O Direito como ele é
O mundo jurídico tem sido cada vez mais voraz e cruel com os entrantes no mercado de trabalho, e seria isso de fato algo ruim? Em um país em que atuam mais de 1 milhão de advogados, só sobreviverá à selva quem melhor se adaptar ao cenário, como revelou Charles Darwin. Em meio à luta diária dos graduados e jovens advogados, estão os acadêmicos de direito que habitam em um universo alheio e paralelo à ‘realidade’, esses cercados de resumos, sínteses, esquematizados, compilados e a ‘praga do século’: a internet. Objetos que em tese deveriam ajudar os alunos, deslindam demasiadamente o direito de modo à deturpá-lo. Lênio Streck em artigo publicado, brilhantemente assevera que “o grosso da coisa (sala de aula) é mesmo internet e quejandos epistêmicos. Além, é claro, “daqueles livros”.”. Essa simplificação desmedida leva os acadêmicos a crerem que o dia-a-dia jurídico seja copiosamente ‘fácil’ da mesma forma que atingem a média com os macetes e dicas na academia. A facilidade tem gerado um certo incômodo, digno de preocupação, pois dela decorre a mediocridade, algo que parece estarmos adotando como normal em meio às Faculdades de Direito.
“Olha! um 7, acho que dá para passar nessa disciplina.” Eis a frase que mais ouço pelos corredores das Faculdades de Direito. Atingir a média na cadeira de Introdução à Ciência do Direito possivelmente seja o máximo para aquele acadêmico que contenta-se em ler apenas o resumo da Teoria Pura de Direito ou a resenha do resumo da consagrada obra de Hans Kelsen. Cabe relembrar o saudoso professor Clóvis de Barros Filho onde em sala de aula argumenta com seus alunos que “se você não fizer a experiência da leitura de um texto difícil, agora, acredite, você terá perdido, a chance, a chance… e você dirá: “Mas eu não me interesso por questões filosóficas.” Não! É só uma questão de brio!”. O conhecimento não deve ser nivelado por baixo, não pode! Outrossim o ensino jurídico esteja débil no contexto brasileiro, muito pelo fato de que uma gama considerável de ensinadores do direito aos poucos embasam-se no “grosso da coisa” para lecionarem, utilizam-se de metáforas, analogias e alegorias para transmitirem algo simples como explicar as características da Constituição Federal de 1988, promulgada, escrita, dogmática, rígida e analítica: PEDRA! Genial, no entanto cabe a reflexão, os professores precisam se valer desse método ou os discentes que necessitam dele, de todo modo é outro macete para facilitar a memorizar mais um conteúdo sem o compreender de fato (ok, dá pra passar) com isso é preciso sorte para que o oponente jogue tesoura invés de papel.

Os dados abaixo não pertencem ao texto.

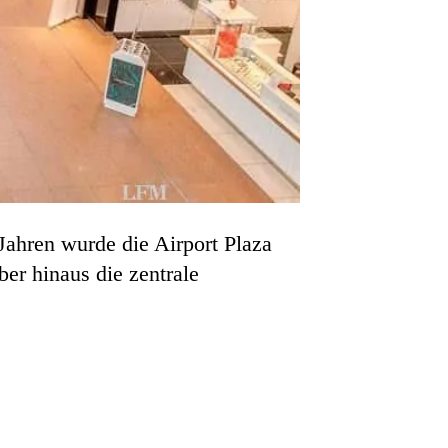
Jahren wurde die Airport Plaza
er hinaus die zentrale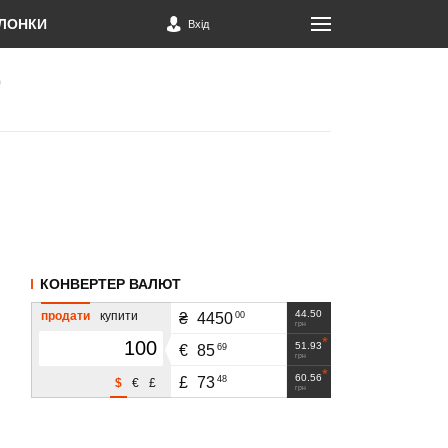
ЛОНКИ
Вхід
КОНВЕРТЕР ВАЛЮТ
44.50
продати
купити
00
₴
4450
грн
51.93
69
€
85
грн
60.56
48
£
73
$
€
£
грн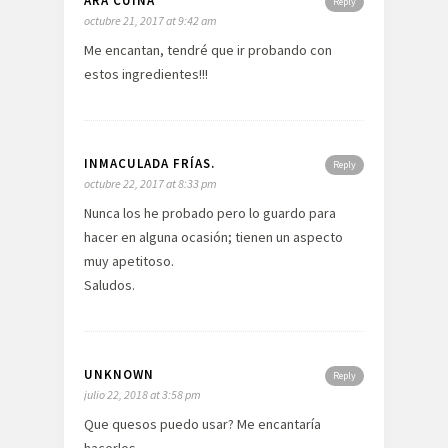
ARA CUINA
Reply
octubre 21, 2017 at 9:42 am
Me encantan, tendré que ir probando con
estos ingredientes!!!
INMACULADA FRÍAS.
Reply
octubre 22, 2017 at 8:33 pm
Nunca los he probado pero lo guardo para
hacer en alguna ocasión; tienen un aspecto
muy apetitoso.
Saludos.
UNKNOWN
Reply
julio 22, 2018 at 3:58 pm
Que quesos puedo usar? Me encantaría
hacerlos.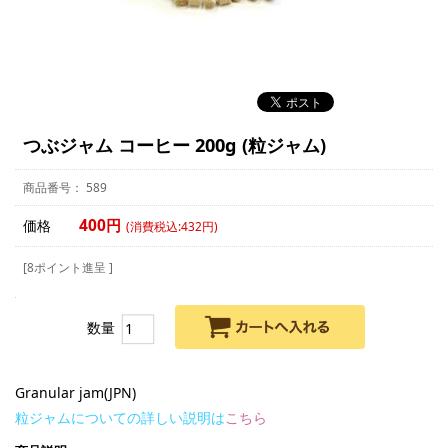
つぶジャム コーヒー 200g (粒ジャム)
589
400円
価格
(消費税込:432円)
[8ポイント進呈 ]
数量
Granular jam(JPN)
粒ジャムについての詳しい説明は
こちら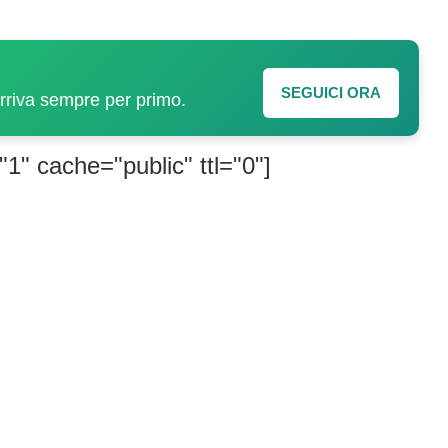
SEGUICI ORA
arriva sempre per primo.
"1" cache="public" ttl="0"]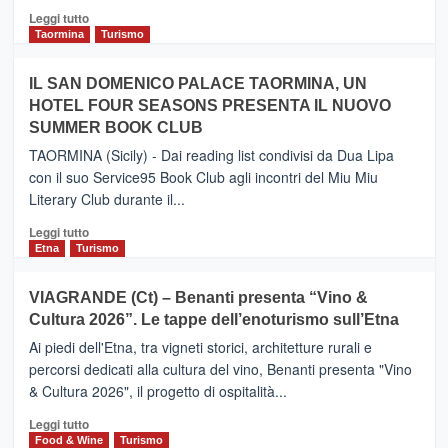
Catania
Leggi
Leggi tutto
e
di
Taormina
Turismo
Zanzibar
più
operato
su
IL SAN DOMENICO PALACE TAORMINA, UN
da
PIEDIMONTE
Neos
HOTEL FOUR SEASONS PRESENTA IL NUOVO
ETNEO
SUMMER BOOK CLUB
–
Meta
TAORMINA (Sicily) - Dai reading list condivisi da Dua Lipa
turistica
con il suo Service95 Book Club agli incontri del Miu Miu
privilegiata
Literary Club durante il...
secondo
i
Leggi
Leggi tutto
dati
di
Etna
Turismo
di
più
Airbnb.
su
VIAGRANDE (Ct) – Benanti presenta “Vino &
Anche
IL
la
Cultura 2026”. Le tappe dell’enoturismo sull’Etna
SAN
Valle
DOMENICO
Ai piedi dell'Etna, tra vigneti storici, architetture rurali e
Alcantara
PALACE
percorsi dedicati alla cultura del vino, Benanti presenta "Vino
nei
TAORMINA,
& Cultura 2026", il progetto di ospitalità...
primi
UN
posti
HOTEL
Leggi
Leggi tutto
nella
FOUR
di
Food & Wine
Turismo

Verdade seja dita, estudantes de direito, em geral, encantam-se com o incrível poder de persuasão de Harvey Specter, personagem da série Suits, bem como a magnífica oratória de Annalise Keating em How To Get Away With Murder, e logo se imaginam como renomados juristas, expoentes do mundo jurídico com publicações de artigos, livros, etc.. No entanto, olvidam-se do caminho percorrido para que o sucesso chegue (isso se ele chegar), evidente é o empenho necessário que devemos empregar para fugir da mediocridade que assola os discentes, quem dirá o que será preciso para chegar ao topo. O direito não é algo fácil, nem deve ser, não há como tentar simplificar o complexo. Cabe a nós, acadêmicos de direito, termos gosto pelo difícil, pela leitura, ou seja, pelo Direito. Escolhemos essa bela profissão, não fomos obrigados, cabe a nós ama-lá, nos encantemos pelo Direito como ele é, Nietzsche chamaria isso de amor-fati “Minha fórmula para a grandeza no homem é amor fati: nada querer diferente, seja para trás, seja para frente, seja em toda a eternidade. Não apenas suportar o necessário, menos ainda ocultá-lo (...) mas amá-lo.” Logo, que adoremos a dificuldade imposta a nós no mundo jurídico, que encaremos a voracidade com alegria, que leiamos Kelsen ou Kant com satisfação, não podemos nos conformar com a visível simplificação do Direito, pois diferentemente de Chorão nosso escritório não será na praia.